::: Materials provided :::
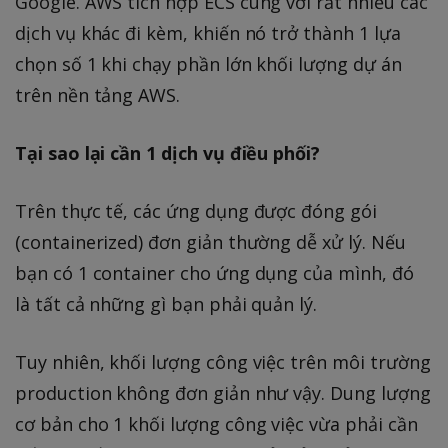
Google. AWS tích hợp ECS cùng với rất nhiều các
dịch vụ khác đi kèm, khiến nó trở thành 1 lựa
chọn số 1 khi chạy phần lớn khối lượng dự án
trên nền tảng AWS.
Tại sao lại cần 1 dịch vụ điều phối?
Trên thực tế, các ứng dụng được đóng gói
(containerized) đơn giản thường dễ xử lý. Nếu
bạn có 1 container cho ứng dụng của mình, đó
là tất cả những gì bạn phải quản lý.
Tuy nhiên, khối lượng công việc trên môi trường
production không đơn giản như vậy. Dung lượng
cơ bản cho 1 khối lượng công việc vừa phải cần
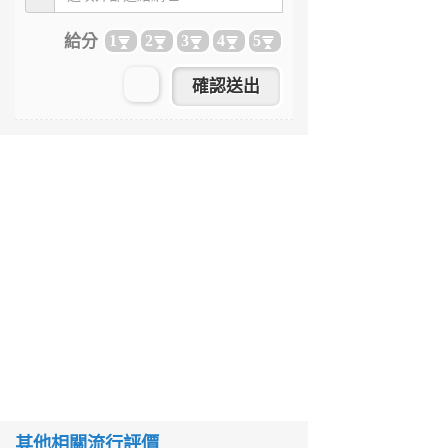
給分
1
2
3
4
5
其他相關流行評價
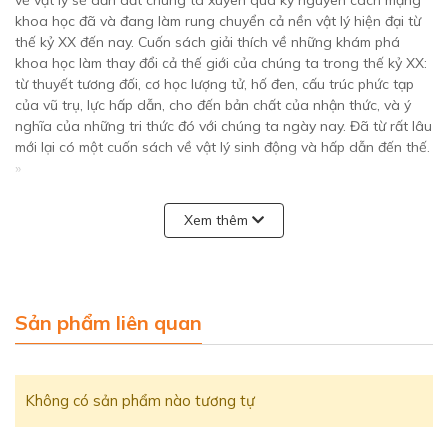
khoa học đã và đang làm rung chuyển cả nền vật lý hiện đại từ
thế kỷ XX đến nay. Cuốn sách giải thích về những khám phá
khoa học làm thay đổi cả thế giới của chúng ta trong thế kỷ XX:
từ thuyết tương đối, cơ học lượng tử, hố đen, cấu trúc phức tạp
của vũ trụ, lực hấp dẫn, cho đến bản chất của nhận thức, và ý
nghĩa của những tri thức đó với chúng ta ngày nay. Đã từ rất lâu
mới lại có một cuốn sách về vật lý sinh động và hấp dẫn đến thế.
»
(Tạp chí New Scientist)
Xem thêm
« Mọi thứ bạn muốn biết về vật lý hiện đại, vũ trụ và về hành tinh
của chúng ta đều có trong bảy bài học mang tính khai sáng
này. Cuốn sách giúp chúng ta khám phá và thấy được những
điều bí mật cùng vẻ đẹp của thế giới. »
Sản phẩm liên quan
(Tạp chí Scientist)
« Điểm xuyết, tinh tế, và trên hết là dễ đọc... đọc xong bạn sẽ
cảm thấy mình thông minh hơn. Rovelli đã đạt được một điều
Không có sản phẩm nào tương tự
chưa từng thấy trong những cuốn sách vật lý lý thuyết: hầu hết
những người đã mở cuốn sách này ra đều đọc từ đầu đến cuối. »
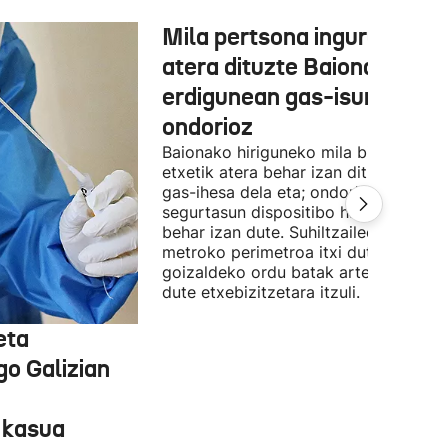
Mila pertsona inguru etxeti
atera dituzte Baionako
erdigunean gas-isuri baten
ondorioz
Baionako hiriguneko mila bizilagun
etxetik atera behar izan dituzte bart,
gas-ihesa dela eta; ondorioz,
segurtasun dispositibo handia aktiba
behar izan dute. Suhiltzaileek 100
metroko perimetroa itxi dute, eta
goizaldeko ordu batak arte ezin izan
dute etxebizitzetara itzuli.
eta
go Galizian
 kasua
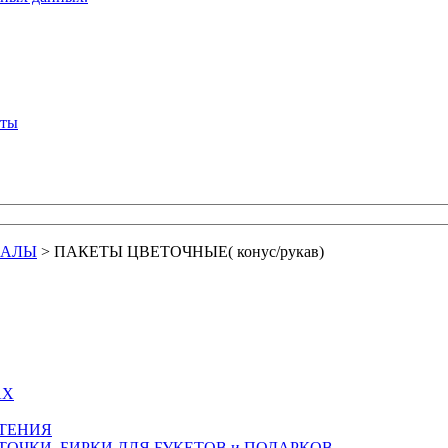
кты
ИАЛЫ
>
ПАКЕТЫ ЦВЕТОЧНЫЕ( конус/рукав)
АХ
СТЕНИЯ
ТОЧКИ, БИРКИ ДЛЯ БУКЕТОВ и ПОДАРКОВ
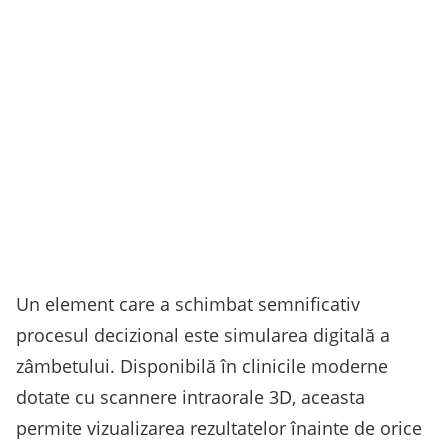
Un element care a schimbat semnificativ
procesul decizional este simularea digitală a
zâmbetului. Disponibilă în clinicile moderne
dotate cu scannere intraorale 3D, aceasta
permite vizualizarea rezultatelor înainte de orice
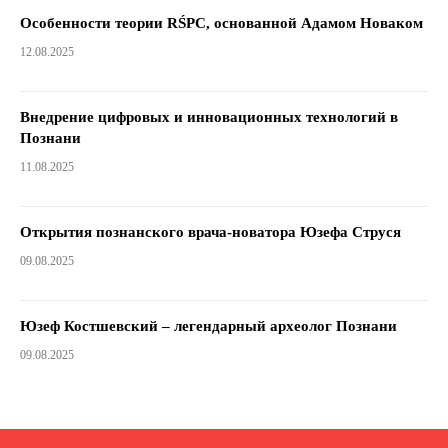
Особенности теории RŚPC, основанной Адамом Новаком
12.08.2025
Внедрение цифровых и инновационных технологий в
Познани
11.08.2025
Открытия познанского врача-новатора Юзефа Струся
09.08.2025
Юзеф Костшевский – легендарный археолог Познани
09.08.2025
:::
::: Materials provided :::
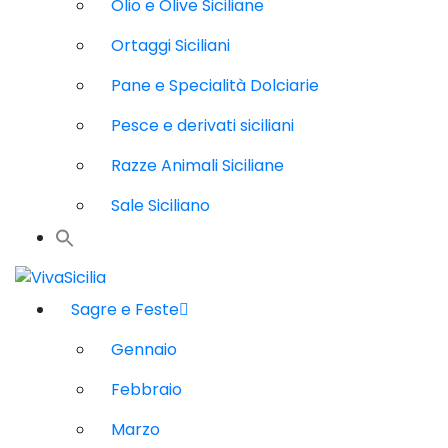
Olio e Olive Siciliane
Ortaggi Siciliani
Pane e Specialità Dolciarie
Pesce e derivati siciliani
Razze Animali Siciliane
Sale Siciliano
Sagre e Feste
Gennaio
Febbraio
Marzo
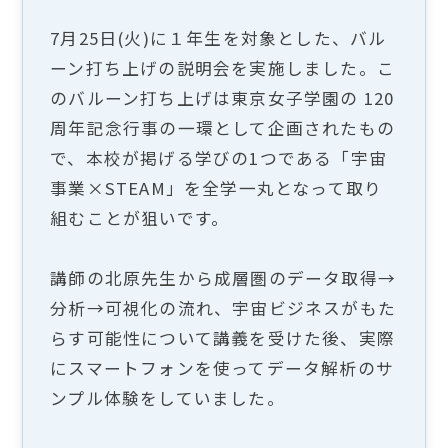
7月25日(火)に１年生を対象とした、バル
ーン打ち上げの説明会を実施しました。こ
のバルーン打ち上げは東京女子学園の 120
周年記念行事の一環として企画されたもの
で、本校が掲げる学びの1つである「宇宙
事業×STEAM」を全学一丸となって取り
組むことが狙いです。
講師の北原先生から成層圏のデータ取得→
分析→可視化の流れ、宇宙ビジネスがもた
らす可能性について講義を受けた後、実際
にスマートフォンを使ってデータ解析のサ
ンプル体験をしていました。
:::
### Prompt
Give nothing but the count of lines in the listing above that hold the string "behar".

### Task response
2